I was salivating thinking about making my way to the bottom of my drink for that booze soaked flower, but my moment of sheer bliss was hindered by the woman next to me speaking so loudly that the entire bar could hear her conversation.  By nature I am a loud person, so I tend to to sympathize with those who can’t seem to control the sound of their own voice, but this woman was beyond the scope of my sympathy.

She was belligerently drunk, slurring her words and waving her glass in the air to gesticulate, spilling it on the table from time to time.  I looked at the poor schmuck sitting across from her, who had not said a word the entire time.  That’s when she revealed how she was so excited that they had met in person after their online introduction.

This was a first date I was witnessing.  Not only that, but quite possibly one of the worst first dates in the history of time.  I ordered another fruit roll up champagne and sat back to watch it all unravel.

“I belong to a forum of women who talk about sex, you know, how much is enough, and maybe this is too personal for a first date, but how much sex a week do you like?  Is this too personal?”

The man was saved from answering questions about his sex life to a complete stranger by her waving her free hand around so flamboyantly that she knocked his drink over and spilled it all over his pants.

“I hope you are feeling refreshed down there!” she yelled and then proceeded to laugh like a hyena, no apology for leaving him with pants that looked like he pissed himself.  I was absolutely appalled, but my second drink had just arrived so I wasn’t planning on leaving any time soon.  This was too good to ignore.

Then she started talking about her friend who she described as “a muse.”  She didn’t understand why men are so obsessed with her friend.  That’s when the guy got a chance to actually get a word in edgewise and ask what she thought made this friend of hers so attractive to men.  I thought he must be wondering how he got stuck with the sloppy drunk girl rather than her muse friend.

“I mean, I don’t want to date her, so I can’t tell you what attracts men to her,” she responded defensively, as if she was wondering why he was asking questions about another woman while they were on their first date.

When the waitress came up and asked them if they wanted more drinks, she loudly yelled, “More water!

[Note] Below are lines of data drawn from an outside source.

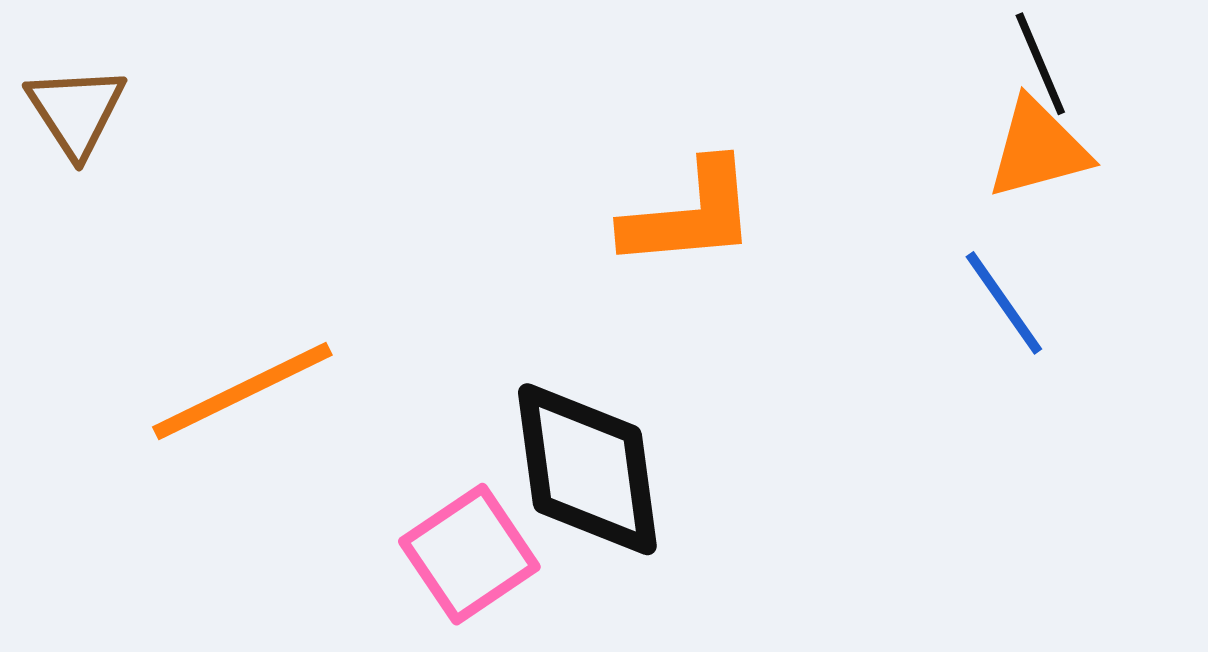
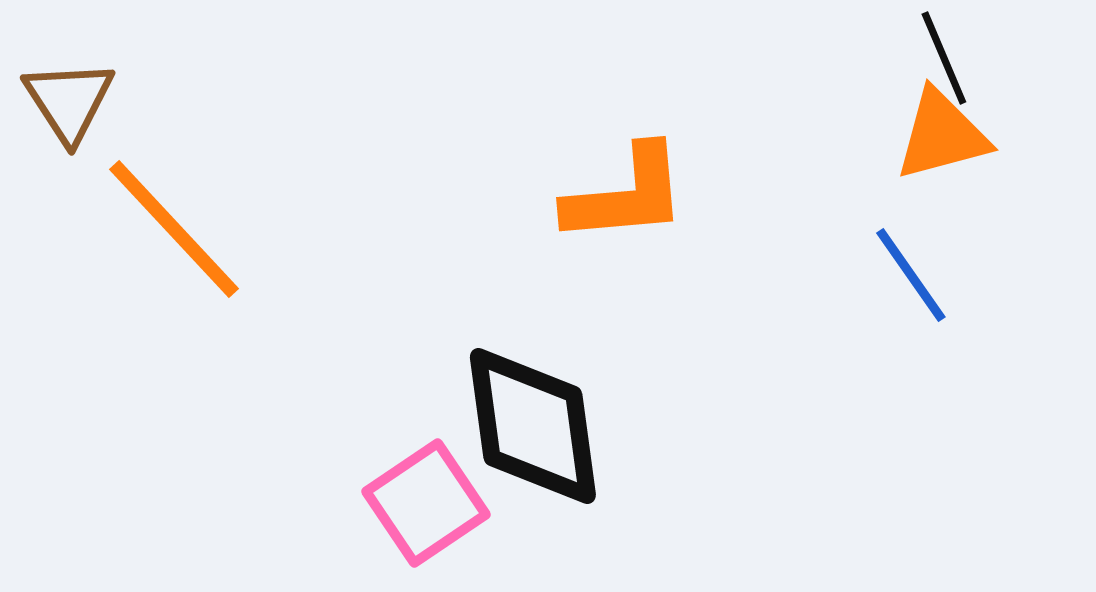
orange line: (242, 391) -> (174, 229), moved, turned 73

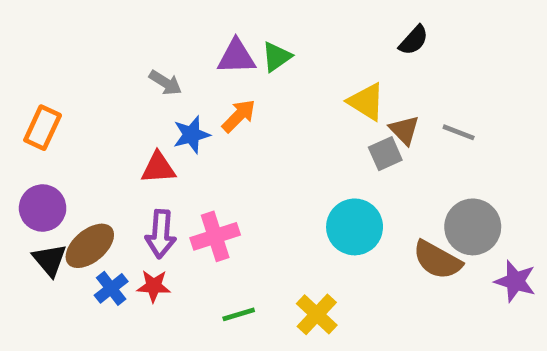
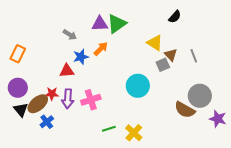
green triangle: (277, 57) -> (117, 24), size x1.5
gray line: (459, 132) -> (194, 56), turned 48
cyan circle: (355, 227) -> (138, 86), moved
red star: (154, 286) -> (52, 94), moved
green line: (239, 314) -> (109, 129), moved

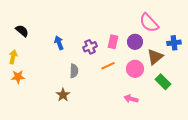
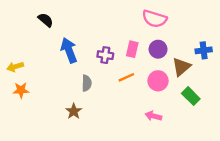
pink semicircle: (149, 23) -> (155, 19), moved, turned -30
black semicircle: (22, 31) -> (46, 20), moved
blue arrow: (59, 43) -> (69, 50), size x1.5
purple cross: (90, 47) -> (105, 55), turned 32
yellow arrow: (13, 57) -> (15, 67), turned -120

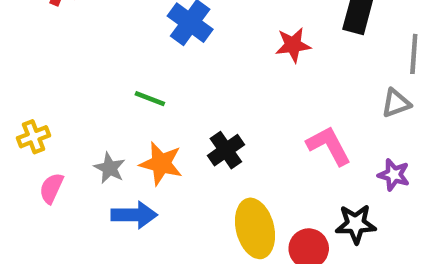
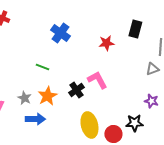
pink L-shape: (329, 146) -> (97, 80), moved
orange star: (161, 164) -> (47, 96), turned 30

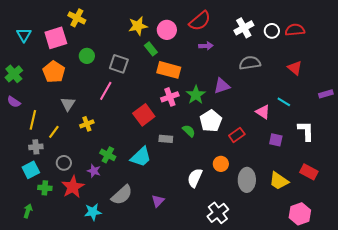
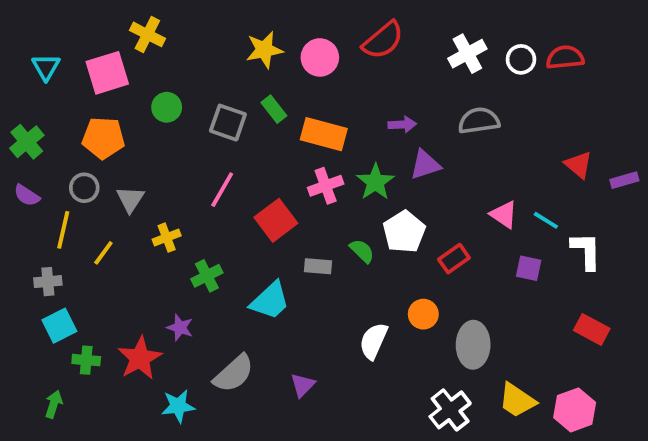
purple arrow: (206, 46) -> (402, 125), moved
green rectangle: (151, 49) -> (274, 109), moved
red triangle: (295, 68) -> (578, 165), moved
orange pentagon: (54, 72) -> (103, 138), turned -30
pink line: (106, 91) -> (222, 190), moved
cyan line: (284, 102) -> (546, 220), moved
gray cross: (36, 147) -> (48, 282), moved
green cross: (108, 155) -> (207, 276), moved, turned 35
gray circle: (64, 163) -> (84, 188), moved
yellow trapezoid: (279, 181) -> (517, 400), moved
white cross: (218, 213) -> (450, 410), moved

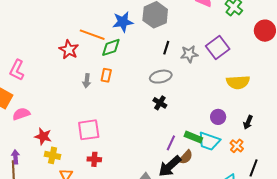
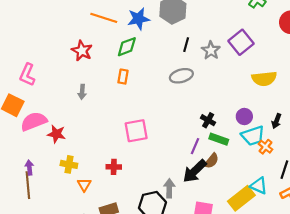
orange line: (92, 35) -> (104, 18), moved
gray star: (189, 54) -> (211, 50), turned -30
gray arrow: (87, 81) -> (82, 92), moved
black cross: (160, 103) -> (208, 120), moved
pink semicircle: (21, 114) -> (34, 121), size x1.4
pink square: (89, 130) -> (136, 131), moved
red star: (43, 136) -> (56, 134), moved
cyan trapezoid: (209, 141) -> (253, 136), moved, turned -35

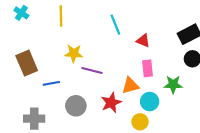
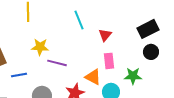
red triangle: (143, 41) -> (105, 35), turned 48
orange triangle: (130, 85) -> (93, 77), turned 42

Please and thank you!” and then started giggling to herself.  I wondered if she realized she needed water before or after she spilled an entire drink on her date’s crotch.

Then she loudly announced that she had to use the bathroom and ran off.  I watched the guy look down at his phone, and I thought for a millisecond to reach out to him and acknowledge that this was the worst date I’d ever witnessed and offer to be his “emergency phone call” when I left in 15 minutes so he could bail on her.

But that seemed too complicated.  I would have given away my status as an eavesdropping creeper as well as lose my entertainment at the bar.  I decided to keep to myself.  He was a grown man after all.  He should be able to take care of himself.

She returned fifteen minutes later and started talking about how brave she was to do online dating and how she deserved more respect.  “After all,” she stated, “I am at my sensual peak…and so here we are…”

She must not have realized that she had lost all of her remaining allure to him after she clearly had annihilated the one stall bathroom making room for dessert.  

I laughed out loud, paid my bill, and moseyed back out of the dark alley towards civilization.  Was my apathy making me a contributor to the Seattle Freeze?  Should I have helped him?

I figured it wasn’t my place, plus I wasn’t technically freezing someone out.  It wasn’t my job to help this guy out of a blind date.   I am still outspoken, but maybe I’m learning to distinguish when to get involved in other people’s lives and when I can sit back and just watch them crash and burn for my own amusement.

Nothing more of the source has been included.